## Provided material
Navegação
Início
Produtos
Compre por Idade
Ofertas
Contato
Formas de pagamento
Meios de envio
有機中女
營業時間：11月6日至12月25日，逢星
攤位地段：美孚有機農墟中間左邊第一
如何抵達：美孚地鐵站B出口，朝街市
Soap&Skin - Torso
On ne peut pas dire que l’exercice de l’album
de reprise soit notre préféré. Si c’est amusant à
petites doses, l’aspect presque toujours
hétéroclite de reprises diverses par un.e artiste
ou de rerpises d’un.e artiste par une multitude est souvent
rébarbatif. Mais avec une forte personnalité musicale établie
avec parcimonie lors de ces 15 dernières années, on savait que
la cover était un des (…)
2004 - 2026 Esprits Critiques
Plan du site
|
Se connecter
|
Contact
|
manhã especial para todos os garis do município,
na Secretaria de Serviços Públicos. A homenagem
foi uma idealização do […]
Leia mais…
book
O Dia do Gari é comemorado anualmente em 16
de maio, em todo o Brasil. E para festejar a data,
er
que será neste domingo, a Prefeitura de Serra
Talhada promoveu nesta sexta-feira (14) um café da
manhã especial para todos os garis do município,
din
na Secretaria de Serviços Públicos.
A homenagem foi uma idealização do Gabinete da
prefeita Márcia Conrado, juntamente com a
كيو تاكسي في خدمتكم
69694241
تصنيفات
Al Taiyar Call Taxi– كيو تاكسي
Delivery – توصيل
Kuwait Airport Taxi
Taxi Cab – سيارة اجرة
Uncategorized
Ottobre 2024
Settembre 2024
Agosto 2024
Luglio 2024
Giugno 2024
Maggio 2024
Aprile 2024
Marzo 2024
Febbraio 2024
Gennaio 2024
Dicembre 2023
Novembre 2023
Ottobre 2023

## What you should do
An exact copy of every record is needed.

## Completed task
Navegação
Início
Produtos
Compre por Idade
Ofertas
Contato
Formas de pagamento
Meios de envio
有機中女
營業時間：11月6日至12月25日，逢星
攤位地段：美孚有機農墟中間左邊第一
如何抵達：美孚地鐵站B出口，朝街市
Soap&Skin - Torso
On ne peut pas dire que l’exercice de l’album
de reprise soit notre préféré. Si c’est amusant à
petites doses, l’aspect presque toujours
hétéroclite de reprises diverses par un.e artiste
ou de rerpises d’un.e artiste par une multitude est souvent
rébarbatif. Mais avec une forte personnalité musicale établie
avec parcimonie lors de ces 15 dernières années, on savait que
la cover était un des (…)
2004 - 2026 Esprits Critiques
Plan du site
|
Se connecter
|
Contact
|
manhã especial para todos os garis do município,
na Secretaria de Serviços Públicos. A homenagem
foi uma idealização do […]
Leia mais…
book
O Dia do Gari é comemorado anualmente em 16
de maio, em todo o Brasil. E para festejar a data,
er
que será neste domingo, a Prefeitura de Serra
Talhada promoveu nesta sexta-feira (14) um café da
manhã especial para todos os garis do município,
din
na Secretaria de Serviços Públicos.
A homenagem foi uma idealização do Gabinete da
prefeita Márcia Conrado, juntamente com a
كيو تاكسي في خدمتكم
69694241
تصنيفات
Al Taiyar Call Taxi– كيو تاكسي
Delivery – توصيل
Kuwait Airport Taxi
Taxi Cab – سيارة اجرة
Uncategorized
Ottobre 2024
Settembre 2024
Agosto 2024
Luglio 2024
Giugno 2024
Maggio 2024
Aprile 2024
Marzo 2024
Febbraio 2024
Gennaio 2024
Dicembre 2023
Novembre 2023
Ottobre 2023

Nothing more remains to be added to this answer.